S’appuyant sur leur expertise complémentaire, les équipes française et suisse ont pu développer et tester la neuroprothèse sur un modèle de primate non humain reproduisant les déficits locomoteurs dus à la maladie de Parkinson. Le dispositif a non seulement permis d’atténuer les déficits locomoteurs, mais aussi de rétablir la capacité de marche dans ce modèle en diminuant les phénomènes de freezing.
"L’idée de développer une neuroprothèse stimulant électriquement la moelle épinière pour harmoniser la démarche et corriger les troubles locomoteurs de patients parkinsoniens est le fruit de plusieurs années de recherche sur le traitement de la paralysie due aux lésions médullaires", explique Erwan Bézard, directeur de recherche Inserm à l’Institut des maladies neurodégénératives (université de Bordeaux/CNRS).
"Des tentatives précédentes de stimulation de la moelle ont échoué car elles stimulaient en bloc les centres locomoteurs sans tenir compte de la physiologie. Dans le cas présent, il s’agit d’une stimulation qui se superpose au fonctionnement naturel des neurones de la moelle en stimulant, avec une coordination spatiotemporelle, les différents groupes musculaires responsables de la marche", ajoutent Grégoire Courtine et Jocelyne Bloch.
Porteur de Parkinson, Marc retrouve une marche quasi normale avec la neuroprothèse
Un premier malade, âgé de 62 ans et vivant avec la maladie depuis trois décennies, a ainsi été opéré il y a deux ans au Centre hospitalier universitaire vaudois (CHUV), à Lausanne. Au cours d’une intervention neurochirurgicale de précision, Marc, originaire de Bordeaux, a été équipé de cette nouvelle neuroprothèse, constituée d’un champ d’électrodes placé contre la région de sa moelle épinière qui contrôle la marche et d’un générateur d’impulsions électriques implanté sous la peau de son abdomen.
Grâce à la programmation ciblée des stimulations de la moelle épinière qui s’adaptent en temps réel à ses mouvements, Marc a rapidement vu ses troubles de la marche s’estomper. Après une rééducation de quelques semaines avec la neuroprothèse, il a retrouvé une marche presque normale.
Cette neuroprothèse ouvre donc de nouvelles perspectives pour traiter les troubles de la marche dont souffrent de nombreuses personnes atteintes de la maladie de Parkinson.

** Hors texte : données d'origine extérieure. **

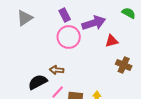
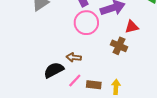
brown cross: (124, 65) -> (119, 46), moved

Toutefois, à ce stade, ce concept thérapeutique a démontré son efficacité chez une seule personne, avec un implant qui doit encore être optimisé pour un déploiement à grande échelle.
Les scientifiques travaillent donc à la mise au point d'une version commerciale de la neuroprothèse intégrant toutes les fonctionnalités indispensables pour une utilisation quotidienne optimale. Des essais cliniques sur un plus grand nombre de patients doivent également démarrer dès l’année prochaine. "Notre ambition est de généraliser l'accès à cette technologie innovante afin d'améliorer significativement la qualité de vie des patients atteints de la maladie de Parkinson partout dans le monde", concluent les chercheurs.
En France, la prévalence de la maladie de Parkinson est en constante augmentation
Avec 272.500 patients aujourd’hui recensés, 1 Français sur 50 sera touché par la maladie de Parkinson au cours de son existence. La prévalence de cette pathologie est en constante augmentation dans notre pays, qui compte 2,5 fois plus de malades qu’en 1990. "Ce phénomène est essentiellement dû au vieillissement de la population et probablement à des facteurs hormonaux ou environnementaux dont on ne connaît pas encore l’impact exact sur la maladie", conclut Jean-Louis Dufloux, président de l’association France Parkinson.
La maladie de Parkinson est une affection neurodégénérative progressive dont on ne guérit pas.